Jeremiah put it even more pointedly in Jeremiah 17:5-6: “Cursed is the man who trusts in man and makes flesh his strength, whose heart turns away from the Lord. He is like a shrub in the desert, and shall not see any good come. He shall dwell in the parched places of the wilderness, in an uninhabited salt land.”
We are not to put our faith in or give our worship to human authorities.
That isn’t to say human authorities are all bad. According to Scripture, government has a specific, God-ordained role.
During the COVID pandemic, many lockdown apologists were quick to point to Romans 13 to say we should submit ourselves to authorities (even though such “authorities” were in violation of a higher authority, the Constitution).
Few of those people read the following verse describing the government’s role.
“For [the one in authority] is God’s servant for your good. But if you do wrong, be afraid, for he does not bear the sword in vain. For he is the servant of God, an avenger who carries out God’s wrath on the wrongdoer,” Romans 13:4 reads.
They are God’s servants — that is to say, the authority of government is nestled under that of God — to bring judgment on the wrongdoer.
The late R.C. Sproul, a renowned theologian, expands upon this.
“We are called to respect, honor, pray for, and be in subjection to our earthly authorities, but the minute we exalt the earthly authority over the authority of Christ, we have betrayed Him, and we have committed treason against the King of kings. His authority is higher than the authority of the president of the United States or Congress or the king of Spain or any ruler anywhere else,” Sproul wrote.
“Every king is subject to the laws of God and will be judged accordingly. It may be that the president is completely ungodly, but for reasons known to God alone, God has placed him in that seat of authority.”
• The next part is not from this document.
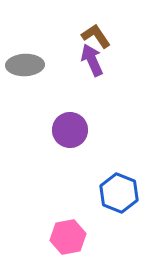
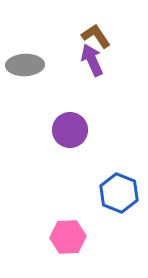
pink hexagon: rotated 8 degrees clockwise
We are indeed called to submit ourselves to our human authorities. But true biblical submission rests in the knowledge that those authorities are under the command of Jesus Christ.
As responsible citizens, it is our duty to call out the ungodliness of those chosen to lead us.
It is our duty to call out the Biden administration’s attempts to overstep its bounds. It is our duty to call out its attempts to replace the authority of Christ.
The False God of Government
Good-faith arguments can be had over the degree to which sin should be outlawed and regulated by earthly authorities.
What’s not up for debate, however, are two things.
One, that the government has the God-given responsibility to punish evildoers, and two, that even if the government shouldn’t regulate sin, it most certainly shouldn’t be incentivizing it.
Our nation’s government, especially today under the Biden administration, fails to punish evildoers.
Illegal immigration is encouraged and rewarded at a rate never before seen in history. The Biden administration is notoriously soft on crime despite its rhetoric.
Even worse, the Biden administration actively empowers evildoers. It encourages and incentivizes rampant sin and subverts the Ten Commandments at every turn (as will be discussed throughout this series).
Just take a look at Biden administration policies on LGBT issues, its repeated insistence that children belong to the state rather than to their parents, and the fact that it honors and funds those who murder children in the womb.
Those are just a few of numerous examples.
This has led Biden to endorse the breaking of other commandments.
After all, all Ten Commandments are intrinsically connected, with the first at the head. Once you break the First Commandment, the breaking of others will inevitably follow.
By doing these things, by pushing its own twisted anti-biblical morality, our federal government is placing itself as an authority above God. It is proclaiming itself the ultimate moral arbiter, in effect demanding your worship.
The Biden administration has fashioned itself into a false god.